Accurate PDF to HTML / SVG Conversion

Aaron_Gravesdale · February 1, 2012, 8:53pm

Q: We have made significant steps in our efforts to implement a visually accurate

HTML/CSS3 conversion based on PDFNet SDK, but we still have issues especially with low level character information like char-spacing , stretched characters and char-encoding of symbols, ligatures etc…

Also are extra paramaters avaialble in PDF to SVG converter going to be available in pdftron.PDF.Convert.ToSvg() anytime soon?

A:

Extra paramaters in PDF to SVG Converter ‘pdftron.PDF.Convert.ToSvg()’ will be included as part of PDFNet v.5.8 which will be released in early Feb.

PDFTron is also about to release PDFNet WebViewer (on our website currently called SilverDox and limited to Silverlight). Currently it supports Silverlight viewing, with the new version HTML5 and Flash client will also be available. More information, please see:

http://www.pdftron.com/silverdox/index.html

For HTML5 viewer (desktop) preview, please see:

http://www.pdftron.com/JS/ReaderControl.html?d=http://www.pdftron.com/silverdox/samples/ClientBin/Declare.xod

http://www.pdftron.com/JS/ReaderControl.html?d=http://www.pdftron.com/silverdox/samples/ClientBin/PDF32000_2008.xod

The HTML WebViewer SDK will come with the API which is essentially identical to the current SilverDox API (http://www.pdftron.com/silverdox/documentation/Index.html), so you should be able to customize any aspect of the viewing experience (including development of custom controls).

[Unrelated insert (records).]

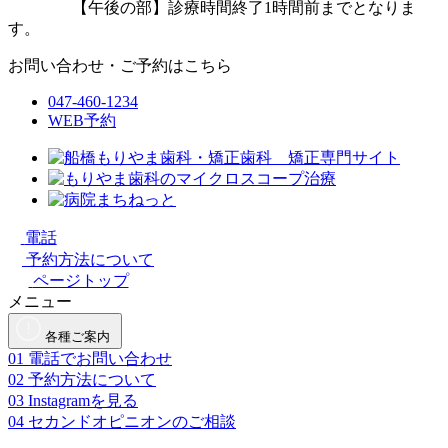
【午後の部】診療時間終了1時間前までとなりま
す。
お問い合わせ・ご予約はこちら
047-460-1234
WEB予約
電話
予約方法について
ページトップ
メニュー
各種ご案内
01
電話でお問い合わせ
02
予約方法について
03
Instagramを見る
04
セカンドオピニオンのご相談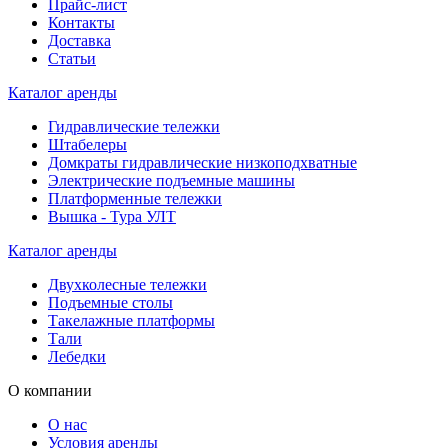
Прайс-лист
Контакты
Доставка
Статьи
Каталог аренды
Гидравлические тележки
Штабелеры
Домкраты гидравлические низкоподхватные
Электрические подъемные машины
Платформенные тележки
Вышка - Тура УЛТ
Каталог аренды
Двухколесные тележки
Подъемные столы
Такелажные платформы
Тали
Лебедки
О компании
О нас
Условия аренды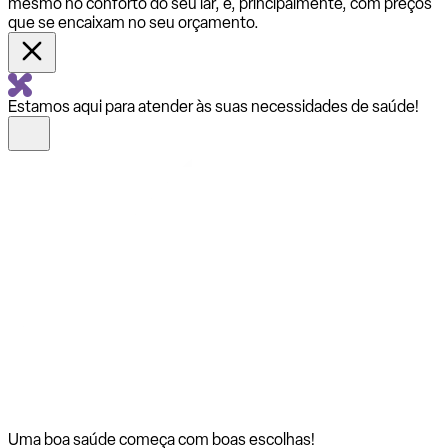
mesmo no conforto do seu lar, e, principalmente, com preços
que se encaixam no seu orçamento.
Estamos aqui para atender às suas necessidades de saúde!
Uma boa saúde começa com
boas escolhas!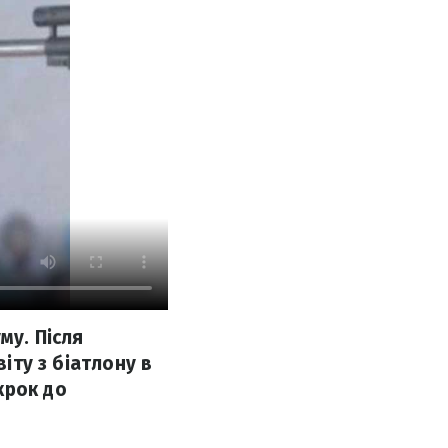
му. Після
віту з біатлону в
крок до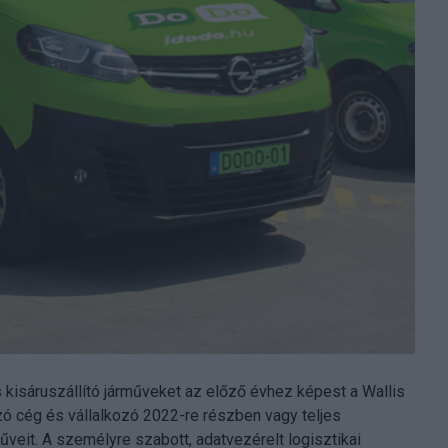
 kisáruszállító járműveket az előző évhez képest a Wallis
ó cég és vállalkozó 2022-re részben vagy teljes
űveit. A személyre szabott, adatvezérelt logisztikai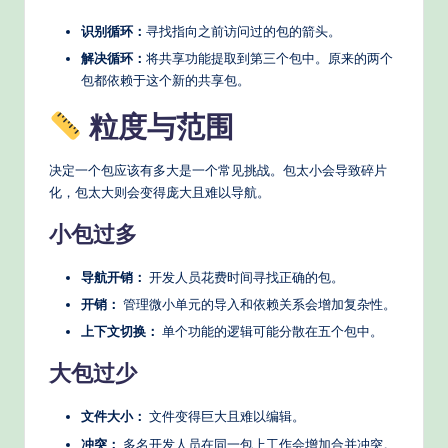
识别循环：
寻找指向之前访问过的包的箭头。
解决循环：
将共享功能提取到第三个包中。原来的两个
包都依赖于这个新的共享包。
粒度与范围
决定一个包应该有多大是一个常见挑战。包太小会导致碎片
化，包太大则会变得庞大且难以导航。
小包过多
导航开销：
开发人员花费时间寻找正确的包。
开销：
管理微小单元的导入和依赖关系会增加复杂性。
上下文切换：
单个功能的逻辑可能分散在五个包中。
大包过少
文件大小：
文件变得巨大且难以编辑。
冲突：
多名开发人员在同一包上工作会增加合并冲突。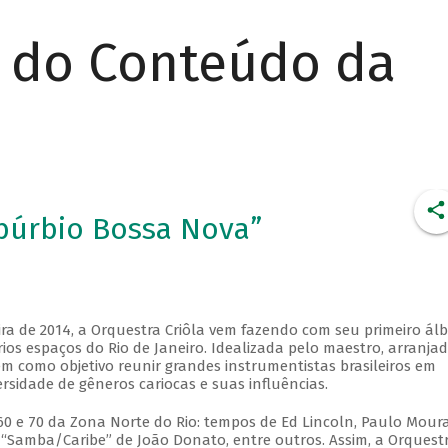
r do Conteúdo da
ubúrbio Bossa Nova”
ira de 2014, a Orquestra Criôla vem fazendo com seu primeiro ál
os espaços do Rio de Janeiro. Idealizada pelo maestro, arranjad
m como objetivo reunir grandes instrumentistas brasileiros em
sidade de gêneros cariocas e suas influências.
60 e 70 da Zona Norte do Rio: tempos de Ed Lincoln, Paulo Moura
o “Samba/Caribe” de João Donato, entre outros. Assim, a Orquest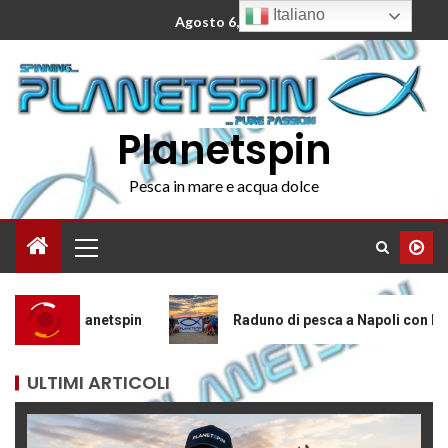
Italiano
Agosto 6, 2026
Planetspin
Pesca in mare e acqua dolce
in
Raduno di pesca a Napoli con Planetspin: barracuda,
ULTIMI ARTICOLI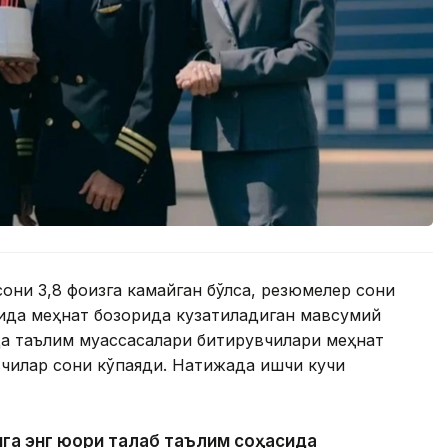
они 3,8 фоизга камайган бўлса, резюмелер сони
умида меҳнат бозорида кузатиладиган мавсумий
да таълим муассасалари битирувчилари меҳнат
вчилар сони кўпаяди. Натижада ишчи кучи
га энг юқори талаб таълим соҳасида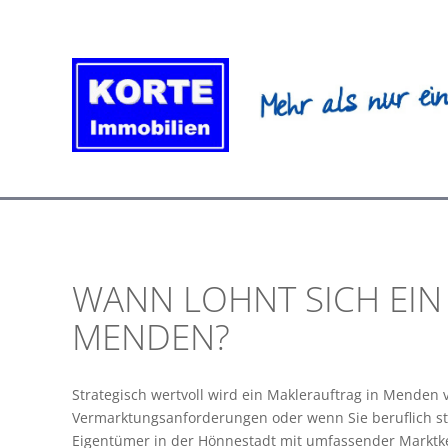
Zum
Inhalt
springen
WANN LOHNT SICH EIN
MENDEN?
Strategisch wertvoll wird ein Maklerauftrag in Menden
Vermarktungsanforderungen oder wenn Sie beruflich st
Eigentümer in der Hönnestadt mit umfassender Marktk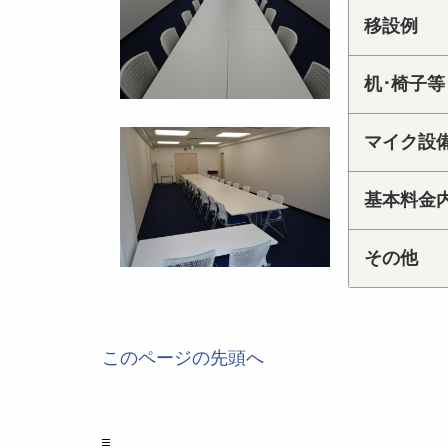
移設例
机･椅子等
マイク設
基本料金
その他
このページの先頭へ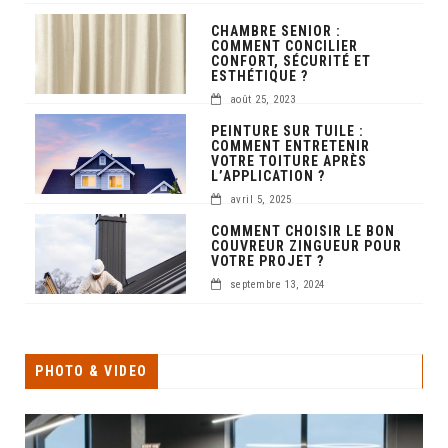
CHAMBRE SENIOR :
COMMENT CONCILIER
CONFORT, SÉCURITÉ ET
ESTHÉTIQUE ?
août 25, 2023
PEINTURE SUR TUILE :
COMMENT ENTRETENIR
VOTRE TOITURE APRÈS
L’APPLICATION ?
avril 5, 2025
COMMENT CHOISIR LE BON
COUVREUR ZINGUEUR POUR
VOTRE PROJET ?
septembre 13, 2024
PHOTO & VIDEO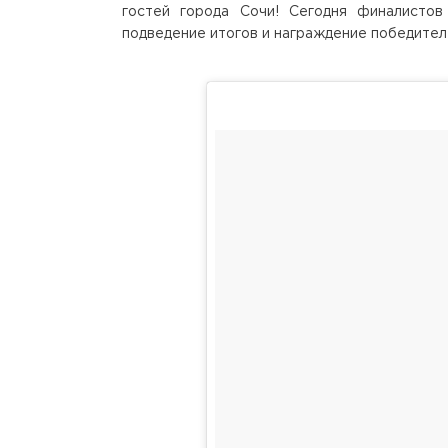
гостей города Сочи! Сегодня финалистов
подведение итогов и награждение победител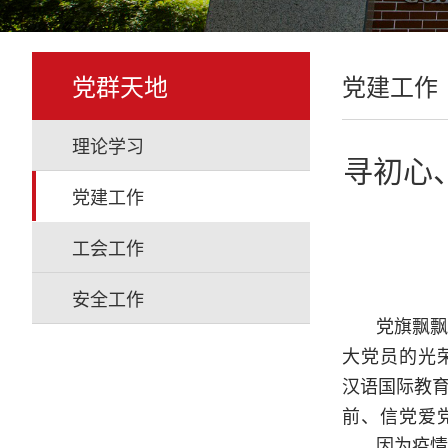
党群天地
党建工作
理论学习
寻初心
党建工作
工会工作
安全工作
党旗飘飘
大党员的光
汉语国际教
前、信党爱
因为疫情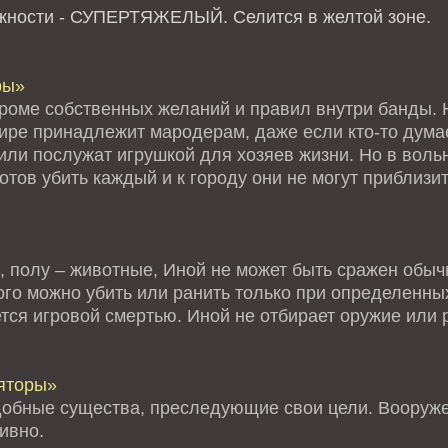
ожности - СУПЕРТЯЖЕЛЫЙ.
Селится в желтой зоне.
ры»
кроме собственных желаний и правил внутри банды. Н
мире принадлежит мародерам, даже если кто-то дума
или послужат игрушкой для хозяев жизни. Но в воль
тов убить каждый и к городу они не могут приблизи
, полу – животные, Иной не может быть сражен обыч
го можно убить или ранить только при определенных
тся игровой смертью. Иной не отбирает оружие или 
яторы»
обные существа, преследующие свои цели. Вооруже
ивно.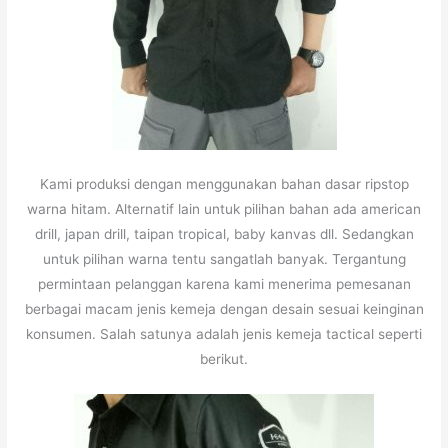
Kami produksi dengan menggunakan bahan dasar ripstop
warna hitam. Alternatif lain untuk pilihan bahan ada american
drill, japan drill, taipan tropical, baby kanvas dll. Sedangkan
untuk pilihan warna tentu sangatlah banyak. Tergantung
permintaan pelanggan karena kami menerima pemesanan
berbagai macam jenis kemeja dengan desain sesuai keinginan
konsumen. Salah satunya adalah jenis kemeja tactical seperti
berikut.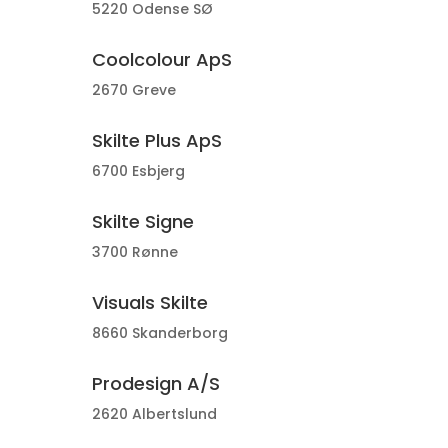
5220 Odense SØ
Coolcolour ApS
2670 Greve
Skilte Plus ApS
6700 Esbjerg
Skilte Signe
3700 Rønne
Visuals Skilte
8660 Skanderborg
Prodesign A/S
2620 Albertslund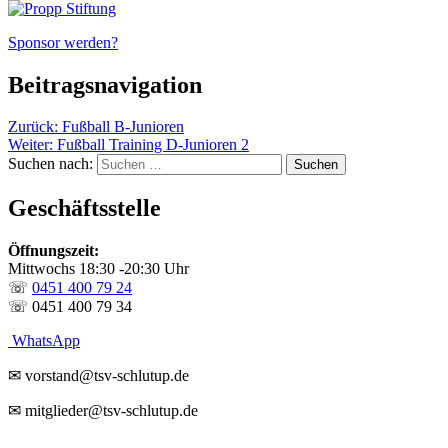
Sponsor werden?
Beitragsnavigation
Zurück:
Fußball B-Junioren
Weiter:
Fußball Training D-Junioren 2
Suchen nach:
Geschäftsstelle
Öffnungszeit:
Mittwochs 18:30 -20:30 Uhr
☏
0451 400 79 24
☏ 0451 400 79 34
WhatsApp
✉ vorstand@tsv-schlutup.de
✉ mitglieder@tsv-schlutup.de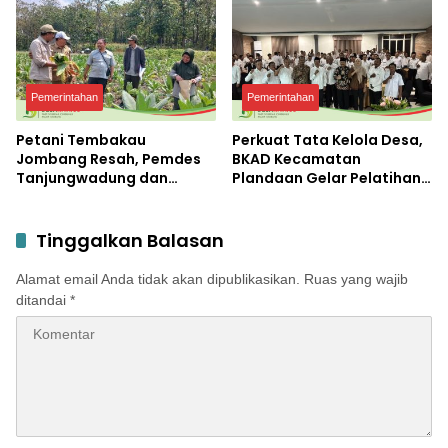
Terbesar di Peterongan
Pemerintahan
Pemerintahan
Petani Tembakau
Perkuat Tata Kelola Desa,
Jombang Resah, Pemdes
BKAD Kecamatan
Tanjungwadung dan
Plandaan Gelar Pelatihan
Disperta Bergerak Cepat
Aparatur Pemdes
Tinggalkan Balasan
Alamat email Anda tidak akan dipublikasikan.
Ruas yang wajib
ditandai
*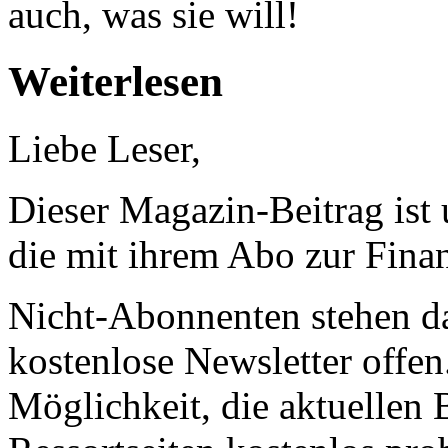
auch, was sie will!
Weiterlesen
Liebe Leser,
Dieser Magazin-Beitrag ist
die mit ihrem Abo zur Finan
Nicht-Abonnenten stehen d
kostenlose Newsletter offen
Möglichkeit, die aktuellen B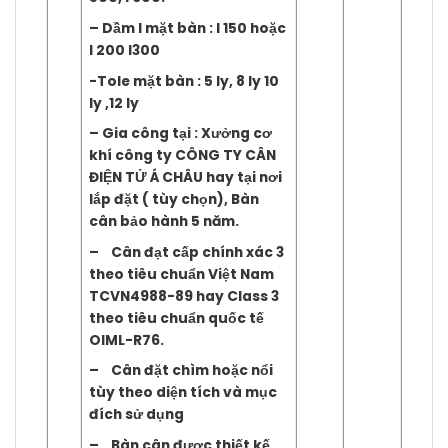
– Dầm I mặt bàn : I 150 hoặc
I 200 I300
-Tole mặt bàn : 5 ly, 8 ly 10
ly ,12 ly
– Gia công tại : Xưởng cơ
khí công ty CÔNG TY CÂN
ĐIỆN TỬ Á CHÂU hay tại nơi
lắp đặt ( tùy chọn), Bàn
cân bảo hành 5 năm.
– Cân đạt cấp chính xác 3
theo tiêu chuẩn Việt Nam
TCVN4988-89 hay Class 3
theo tiêu chuẩn quốc tế
OIML-R76.
– Cân đặt chìm hoặc nổi
tùy theo diện tích và mục
đích sử dụng
– Bàn cân được thiết kế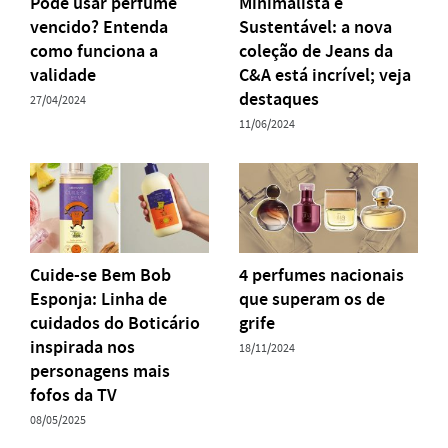
Pode usar perfume
Minimalista e
vencido? Entenda
Sustentável: a nova
como funciona a
coleção de Jeans da
validade
C&A está incrível; veja
destaques
27/04/2024
11/06/2024
Cuide-se Bem Bob
4 perfumes nacionais
Esponja: Linha de
que superam os de
cuidados do Boticário
grife
inspirada nos
18/11/2024
personagens mais
fofos da TV
08/05/2025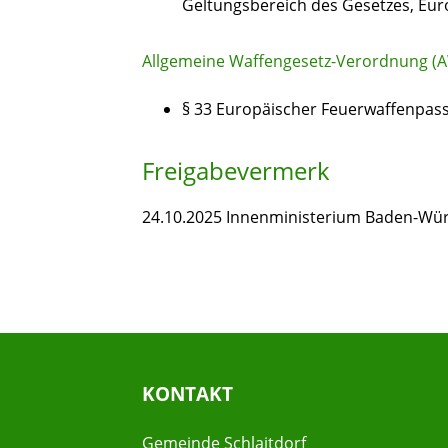
Geltungsbereich des Gesetzes, Eu
Allgemeine Waffengesetz-Verordnung (A
§ 33 Europäischer Feuerwaffenpas
Freigabevermerk
24.10.2025 Innenministerium Baden-Wü
KONTAKT
Gemeinde Schlaitdorf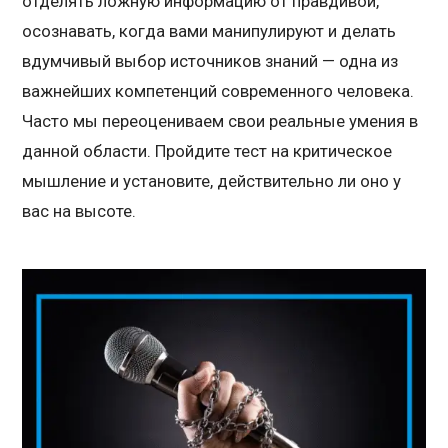
отделять ложную информацию от правдивой,
осознавать, когда вами манипулируют и делать
вдумчивый выбор источников знаний — одна из
важнейших компетенций современного человека.
Часто мы переоцениваем свои реальные умения в
данной области. Пройдите тест на критическое
мышление и установите, действительно ли оно у
вас на высоте.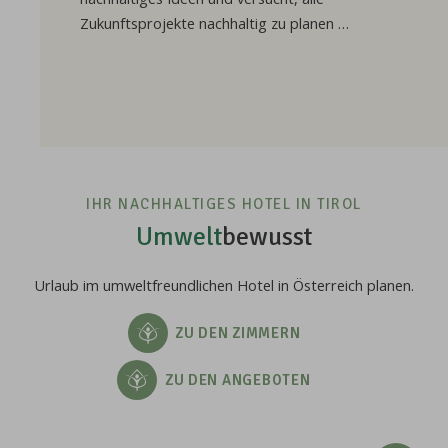
Zukunftsprojekte nachhaltig zu planen …
IHR NACHHALTIGES HOTEL IN TIROL
Umwelt
bewusst
Urlaub im umweltfreundlichen Hotel in Österreich planen.
ZU DEN ZIMMERN
ZU DEN ANGEBOTEN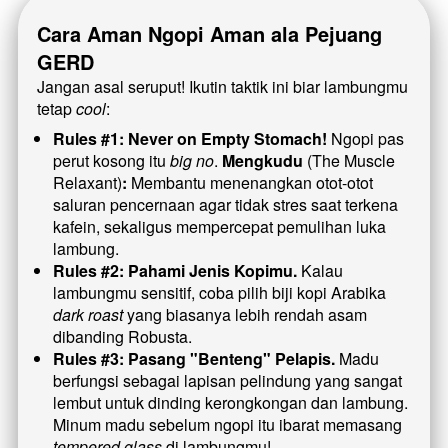
Cara Aman Ngopi Aman ala Pejuang 
GERD
Jangan asal seruput! Ikutin taktik ini biar lambungmu 
tetap 
cool
:
Rules #1: Never on Empty Stomach!
 Ngopi pas 
perut kosong itu 
big no
. 
Mengkudu 
(The Muscle 
Relaxant)
:
 Membantu menenangkan otot-otot 
saluran pencernaan agar tidak stres saat terkena 
kafein, sekaligus mempercepat pemulihan luka 
lambung. 
Rules #2: Pahami Jenis Kopimu.
 Kalau 
lambungmu sensitif, coba pilih biji kopi Arabika 
dark roast
 yang biasanya lebih rendah asam 
dibanding Robusta.
Rules #3: Pasang "Benteng" Pelapis.
 Madu 
berfungsi sebagai lapisan pelindung yang sangat 
lembut untuk dinding kerongkongan dan lambung. 
Minum madu sebelum ngopi itu ibarat memasang 
tempered glass
 di lambungmu!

I case you need to generate static HTML output, however some of our clients have extended Pdf2Html sample (http://www.pdftron.com/pdfnet/samplecode/Pdf2Html.cs; currently only available as a sample in C#, but the same API’s apply) . The only intent of this sample is to show how to use core PDFNet API to implement a very basic PDF to HTML converter. It was not designed to be bullet proof nor to be used in production. The main limitation is related to font substitution. In PDF fonts are typically embedded, which guarantees accurate text reproduction. In case of Pdf2Html sample text locations are correct, however in some cases (where font match is not found) substituted font has larger advance widths words can grow and start overlapping each other. You could verify this by adjusting the font size in the converter (e.g. scaling it down 30% or more). You could extract embedded fonts (pdftron.PDF.Font.GetGlyphPath) and normalize them to WOFF (a format compatible with most browsers) then use these ‘web fonts’ instead of default fonts.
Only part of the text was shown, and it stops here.